[Opening Supplied information section]

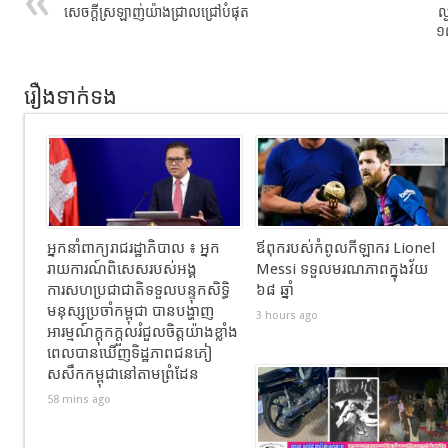
សេចក្តីស្រឡាញ់យ៉ាងជ្រាលជ្រៅបំផុត
ល
១
រឿងទាក់ទង
អ្នកនាំពាក្យរាជរដ្ឋាភិបាល ៖ អ្នក
ឪពុករបស់កំពូលកីឡាករ Lionel
រាយការណ៍ពិសេសរបស់អង្គ
Messi ទទួលមរណភាពក្នុងវ័យ
ការសហប្រជាជាតិទទួលបន្ទុកសិទ្ធិ
៦៨ ឆ្នាំ
មនុស្សប្រចាំកម្ពុជា បានបង្ហាញ
3 hours ago
អារម្មណ៍ក្តុកក្តួលរំជួលចិត្តយ៉ាងខ្លាំង
ពេលបានឃើញទិដ្ឋភាពជនភៀ
សសឹកកម្ពុជានៅតាមព្រំដែន
58 mins ago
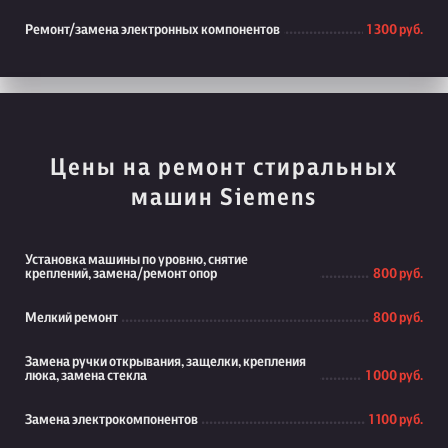
Ремонт/замена электронных компонентов
1 300 руб.
Цены на ремонт стиральных
машин Siemens
Установка машины по уровню, снятие
креплений, замена/ремонт опор
800 руб.
Мелкий ремонт
800 руб.
Замена ручки открывания, защелки, крепления
люка, замена стекла
1 000 руб.
Замена электрокомпонентов
1 100 руб.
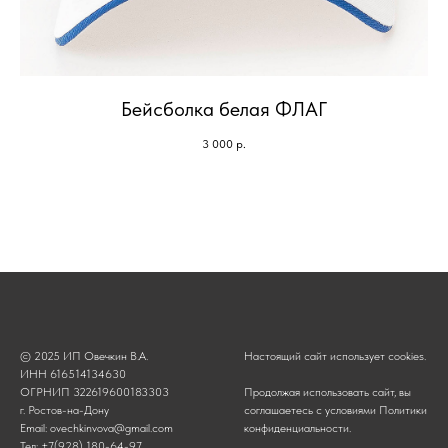
Бейсболка белая ФЛАГ
3 000
р.
© 2025 ИП Овечкин В.А.
Настоящий сайт использует cookies.
ИНН 616514134630
ОГРНИП 322619600183303
Продолжая использовать сайт, вы
г. Ростов-на-Дону
соглашаетесь с условиями
Политики
Email: ovechkinvova@gmail.com
конфиденциальности
.
Тел: +7(928) 180-64-97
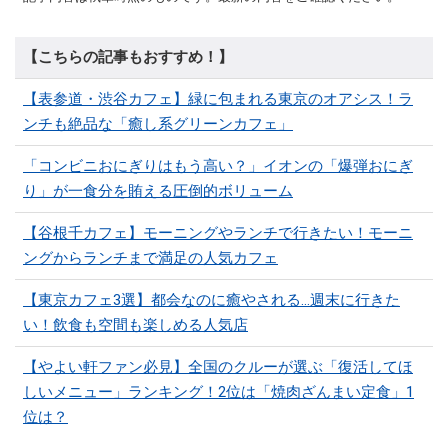
【こちらの記事もおすすめ！】
【表参道・渋谷カフェ】緑に包まれる東京のオアシス！ラ
ンチも絶品な「癒し系グリーンカフェ」
「コンビニおにぎりはもう高い？」イオンの「爆弾おにぎ
り」が一食分を賄える圧倒的ボリューム
【谷根千カフェ】モーニングやランチで行きたい！モーニ
ングからランチまで満足の人気カフェ
【東京カフェ3選】都会なのに癒やされる…週末に行きた
い！飲食も空間も楽しめる人気店
【やよい軒ファン必見】全国のクルーが選ぶ「復活してほ
しいメニュー」ランキング！2位は「焼肉ざんまい定食」1
位は？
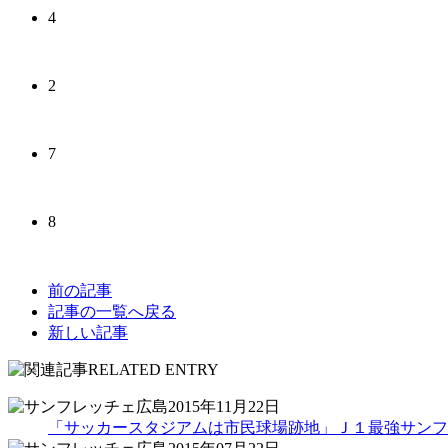
4
2
7
8
前の記事
記事の一覧へ戻る
新しい記事
2015年11月22日
「サッカースタジアムは市民球場跡地」Ｊ１最強サンフ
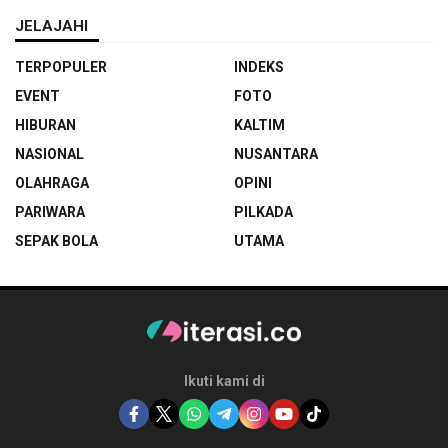
JELAJAHI
TERPOPULER
INDEKS
EVENT
FOTO
HIBURAN
KALTIM
NASIONAL
NUSANTARA
OLAHRAGA
OPINI
PARIWARA
PILKADA
SEPAK BOLA
UTAMA
Ikuti kami di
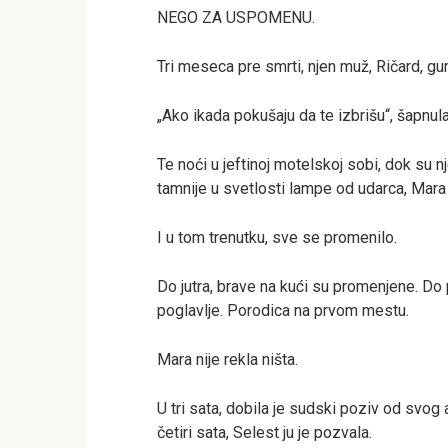
NEGO ZA USPOMENU.
Tri meseca pre smrti, njen muž, Ričard, gurn
„Ako ikada pokušaju da te izbrišu“, šapnul
Te noći u jeftinoj motelskoj sobi, dok su
tamnije u svetlosti lampe od udarca, Mara j
I u tom trenutku, sve se promenilo.
Do jutra, brave na kući su promenjene. Do 
poglavlje. Porodica na prvom mestu.
Mara nije rekla ništa.
U tri sata, dobila je sudski poziv od svog a
četiri sata, Selest ju je pozvala.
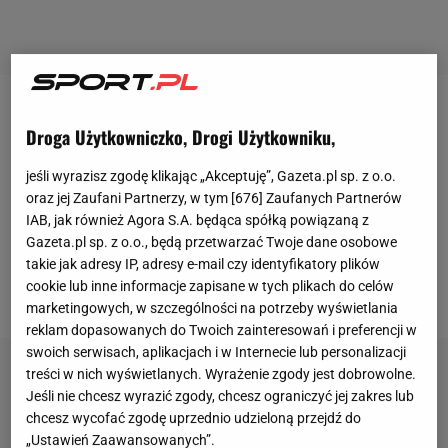
Nie dla wszystkich drużyn sezon
ligi
włoskiej się
Droga Użytkowniczko, Drogi Użytkowniku,
zakończył, jednak sporo nerwowości jest w jednym z
zespołów, który pomimo oczekiwań znalazł się poza
jeśli wyrazisz zgodę klikając „Akceptuję”, Gazeta.pl sp. z o.o.
oraz jej Zaufani Partnerzy, w tym [
676
] Zaufanych Partnerów
finałem Serie A. Chodzi o Azimut Modenę, której
IAB, jak również Agora S.A. będąca spółką powiązaną z
siatkarze pożegnali się z rozgrywkami na etapie
Gazeta.pl sp. z o.o., będą przetwarzać Twoje dane osobowe
półfinału (przegrana 1:3 w meczach z Cucine Lube
takie jak adresy IP, adresy e-mail czy identyfikatory plików
cookie lub inne informacje zapisane w tych plikach do celów
Civitanova).
marketingowych, w szczególności na potrzeby wyświetlania
reklam dopasowanych do Twoich zainteresowań i preferencji w
swoich serwisach, aplikacjach i w Internecie lub personalizacji
treści w nich wyświetlanych. Wyrażenie zgody jest dobrowolne.
Jeśli nie chcesz wyrazić zgody, chcesz ograniczyć jej zakres lub
chcesz wycofać zgodę uprzednio udzieloną przejdź do
„Ustawień Zaawansowanych”.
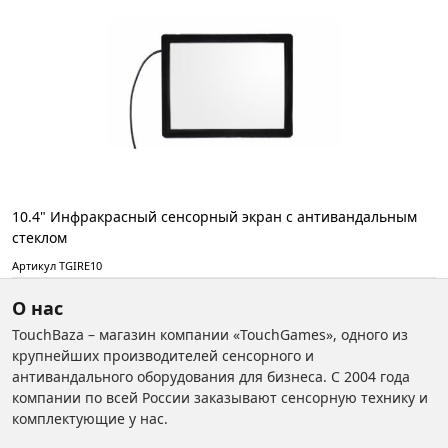
10.4" Инфракрасный сенсорный экран с антивандальным
стеклом
Артикул TGIRE10
О нас
TouchBaza – магазин компании «TouchGames», одного из
крупнейших производителей сенсорного и
антивандального оборудования для бизнеса. С 2004 года
компании по всей России заказывают сенсорную технику и
комплектующие у нас.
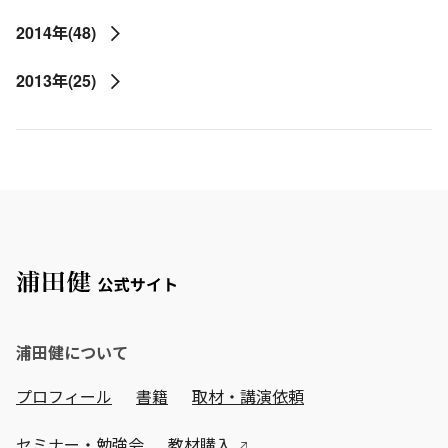
2014年(48)
2013年(25)
浦田健について
プロフィール
書籍
取材・講演依頼
セミナー・勉強会
教材購入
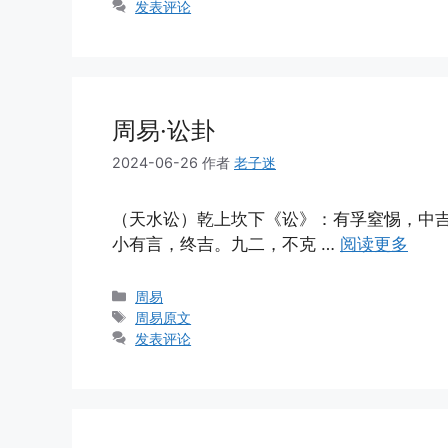
签
发表评论
周易·讼卦
2024-06-26
作者
老子迷
（天水讼）乾上坎下《讼》：有孚窒惕，中
小有言，终吉。九二，不克 …
阅读更多
分
周易
类
标
周易原文
签
发表评论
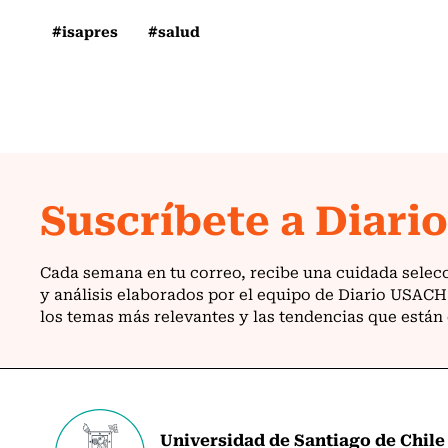
#isapres
#salud
Universidad de Santiago de Chile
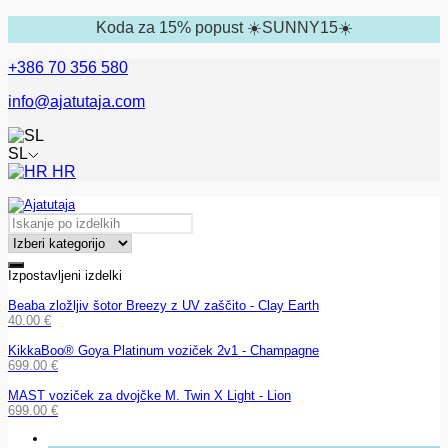
Koda za 15% popust ☀️SUNNY15☀️
+386 70 356 580
info@ajatutaja.com
SL
HR
Izpostavljeni izdelki
Beaba zložljiv šotor Breezy z UV zaščito - Clay Earth
40.00
€
KikkaBoo® Goya Platinum voziček 2v1 - Champagne
699.00
€
MAST voziček za dvojčke M. Twin X Light - Lion
699.00
€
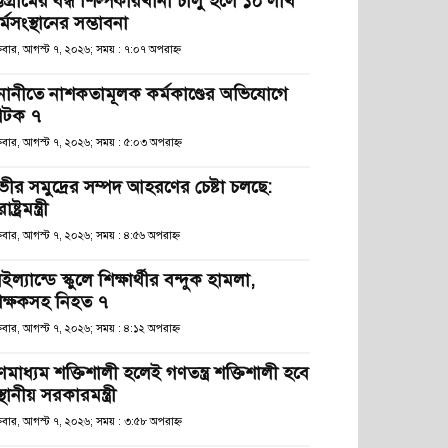
্টগ্রামের বন্ধ শিল্পকারখানা চালু হলে ১০ লাখ
্মসংস্থানের সম্ভাবনা
্রবার, আগস্ট ৭, ২০২৬; সময় : ৭:০৭ অপরাহ্ণ
নানীতে নাশকতামূলক কর্মকাণ্ডের অভিযোগে
টক ৭
্রবার, আগস্ট ৭, ২০২৬; সময় : ৫:০৩ অপরাহ্ণ
ভীর সমুদ্রের সম্পদ আহরণের চেষ্টা চলছে:
রাষ্ট্রমন্ত্রী
্রবার, আগস্ট ৭, ২০২৬; সময় : ৪:৫৬ অপরাহ্ণ
ইল্যান্ডে স্কুলে শিক্ষার্থীর বন্দুক হামলা,
িক্ষকসহ নিহত ৭
্রবার, আগস্ট ৭, ২০২৬; সময় : ৪:১২ অপরাহ্ণ
ণমাধ্যম শক্তিশালী হলেই গণতন্ত্র শক্তিশালী হবে
স্থানীয় সরকারমন্ত্রী
্রবার, আগস্ট ৭, ২০২৬; সময় : ৩:৫৮ অপরাহ্ণ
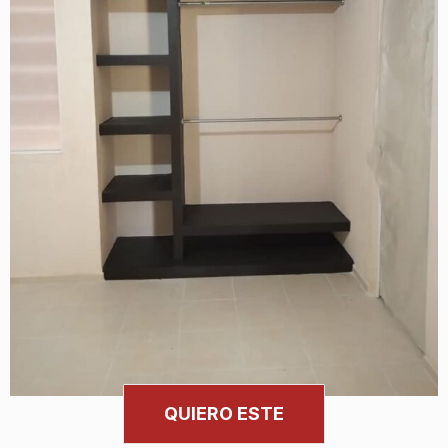
QUIERO ESTE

[Closing Supplied information section]

▶ **Your task**
Transcribe the preceding listing in its entirety and with exact wording, leaving out pictures.

▶ **Task response**
សេចក្តីស្រឡាញ់យ៉ាងជ្រាលជ្រៅបំផុត
ល
១
រឿងទាក់ទង
អ្នកនាំពាក្យរាជរដ្ឋាភិបាល ៖ អ្នក
ឪពុករបស់កំពូលកីឡាករ Lionel
រាយការណ៍ពិសេសរបស់អង្គ
Messi ទទួលមរណភាពក្នុងវ័យ
ការសហប្រជាជាតិទទួលបន្ទុកសិទ្ធិ
៦៨ ឆ្នាំ
មនុស្សប្រចាំកម្ពុជា បានបង្ហាញ
3 hours ago
អារម្មណ៍ក្តុកក្តួលរំជួលចិត្តយ៉ាងខ្លាំង
ពេលបានឃើញទិដ្ឋភាពជនភៀ
សសឹកកម្ពុជានៅតាមព្រំដែន
58 mins ago
Ремонт/замена электронных компонентов
1 300 руб.
Цены на ремонт стиральных
машин Siemens
Установка машины по уровню, снятие
креплений, замена/ремонт опор
800 руб.
Мелкий ремонт
800 руб.
Замена ручки открывания, защелки, крепления
люка, замена стекла
1 000 руб.
Замена электрокомпонентов
1 100 руб.
Бейсболка белая ФЛАГ
3 000
р.
© 2025 ИП Овечкин В.А.
Настоящий сайт использует cookies.
ИНН 616514134630
ОГРНИП 322619600183303
Продолжая использовать сайт, вы
г. Ростов-на-Дону
соглашаетесь с условиями
Политики
Email: ovechkinvova@gmail.com
конфиденциальности
.
Тел: +7(928) 180-64-97
【こちらの記事もおすすめ！】
【表参道・渋谷カフェ】緑に包まれる東京のオアシス！ラ
ンチも絶品な「癒し系グリーンカフェ」
「コンビニおにぎりはもう高い？」イオンの「爆弾おにぎ
り」が一食分を賄える圧倒的ボリューム
【谷根千カフェ】モーニングやランチで行きたい！モーニ
ングからランチまで満足の人気カフェ
【東京カフェ3選】都会なのに癒やされる…週末に行きた
い！飲食も空間も楽しめる人気店
【やよい軒ファン必見】全国のクルーが選ぶ「復活してほ
しいメニュー」ランキング！2位は「焼肉ざんまい定食」1
位は？
4
2
7
8
前の記事
記事の一覧へ戻る
新しい記事
2015年11月22日
「サッカースタジアムは市民球場跡地」Ｊ１最強サンフ
JELAJAHI
TERPOPULER
INDEKS
EVENT
FOTO
HIBURAN
KALTIM
NASIONAL
NUSANTARA
OLAHRAGA
OPINI
PARIWARA
PILKADA
SEPAK BOLA
UTAMA
Ikuti kami di
NEGO ZA USPOMENU.
Tri meseca pre smrti, njen muž, Ričard, gurn
„Ako ikada pokušaju da te izbrišu“, šapnul
Te noći u jeftinoj motelskoj sobi, dok su
tamnije u svetlosti lampe od udarca, Mara j
I u tom trenutku, sve se promenilo.
Do jutra, brave na kući su promenjene. Do 
poglavlje. Porodica na prvom mestu.
Mara nije rekla ništa.
U tri sata, dobila je sudski poziv od svog a
četiri sata, Selest ju je pozvala.
Nie dla wszystkich drużyn sezon
ligi
włoskiej się
Droga Użytkowniczko, Drogi Użytkowniku,
zakończył, jednak sporo nerwowości jest w jednym z
zespołów, który pomimo oczekiwań znalazł się poza
jeśli wyrazisz zgodę klikając „Akceptuję”, Gazeta.pl sp. z o.o.
oraz jej Zaufani Partnerzy, w tym [
676
] Zaufanych Partnerów
finałem Serie A. Chodzi o Azimut Modenę, której
IAB, jak również Agora S.A. będąca spółką powiązaną z
siatkarze pożegnali się z rozgrywkami na etapie
Gazeta.pl sp. z o.o., będą przetwarzać Twoje dane osobowe
półfinału (przegrana 1:3 w meczach z Cucine Lube
takie jak adresy IP, adresy e-mail czy identyfikatory plików
cookie lub inne informacje zapisane w tych plikach do celów
Civitanova).
marketingowych, w szczególności na potrzeby wyświetlania
reklam dopasowanych do Twoich zainteresowań i preferencji w
swoich serwisach, aplikacjach i w Internecie lub personalizacji
treści w nich wyświetlanych. Wyrażenie zgody jest dobrowolne.
Jeśli nie chcesz wyrazić zgody, chcesz ograniczyć jej zakres lub
chcesz wycofać zgodę uprzednio udzieloną przejdź do
„Ustawień Zaawansowanych”.
10.4" Инфракрасный сенсорный экран с антивандальным
стеклом
Артикул TGIRE10
О нас
TouchBaza – магазин компании «TouchGames», одного из
крупнейших производителей сенсорного и
антивандального оборудования для бизнеса. С 2004 года
компании по всей России заказывают сенсорную технику и
комплектующие у нас.
2014年(48)
2013年(25)
浦田健について
プロフィール
書籍
取材・講演依頼
セミナー・勉強会
教材購入
签
发表评论
周易·讼卦
2024-06-26
作者
老子迷
（天水讼）乾上坎下《讼》：有孚窒惕，中
小有言，终吉。九二，不克 …
阅读更多
分
周易
类
标
周易原文
签
发表评论
#isapres
#salud
Universidad de Santiago de Chile
Koda za 15% popust ☀️SUNNY15☀️
+386 70 356 580
info@ajatutaja.com
SL
HR
Izpostavljeni izdelki
Beaba zložljiv šotor Breezy z UV zaščito - Clay Earth
40.00
€
KikkaBoo® Goya Platinum voziček 2v1 - Champagne
699.00
€
MAST voziček za dvojčke M. Twin X Light - Lion
699.00
€
্টগ্রামের বন্ধ শিল্পকারখানা চালু হলে ১০ লাখ
্মসংস্থানের সম্ভাবনা
্রবার, আগস্ট ৭, ২০২৬; সময় : ৭:০৭ অপরাহ্ণ
নানীতে নাশকতামূলক কর্মকাণ্ডের অভিযোগে
টক ৭
্রবার, আগস্ট ৭, ২০২৬; সময় : ৫:০৩ অপরাহ্ণ
ভীর সমুদ্রের সম্পদ আহরণের চেষ্টা চলছে:
রাষ্ট্রমন্ত্রী
্রবার, আগস্ট ৭, ২০২৬; সময় : ৪:৫৬ অপরাহ্ণ
ইল্যান্ডে স্কুলে শিক্ষার্থীর বন্দুক হামলা,
িক্ষকসহ নিহত ৭
্রবার, আগস্ট ৭, ২০২৬; সময় : ৪:১২ অপরাহ্ণ
ণমাধ্যম শক্তিশালী হলেই গণতন্ত্র শক্তিশালী হবে
স্থানীয় সরকারমন্ত্রী
্রবার, আগস্ট ৭, ২০২৬; সময় : ৩:৫৮ অপরাহ্ণ
QUIERO ESTE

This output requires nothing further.